* **WHAT IS BEING ASKED**:
From the line with "can apply for the post through" through the final line below, restate each line word for word and return nothing else.

* **SUPPLIED MATERIAL**:
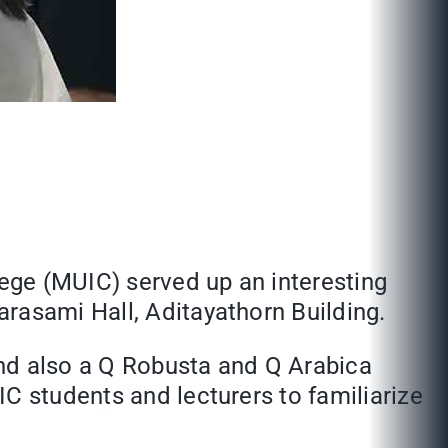
lege (MUIC) served up an interesting
rasami Hall, Aditayathorn Building.
and also a Q Robusta and Q Arabica
C students and lecturers to familiarize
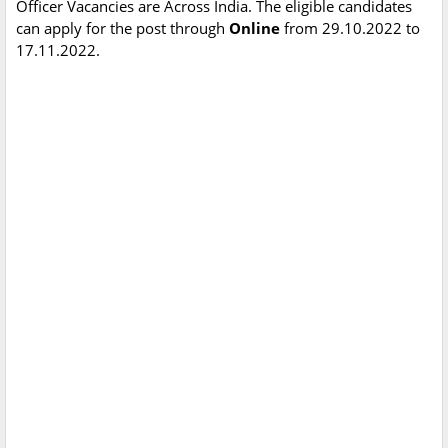
Officer Vacancies are Across India. The eligible candidates
can apply for the post through
Online
from 29.10.2022 to
17.11.2022.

* **TASK RESPONSE**:
can apply for the post through
Online
from 29.10.2022 to
17.11.2022.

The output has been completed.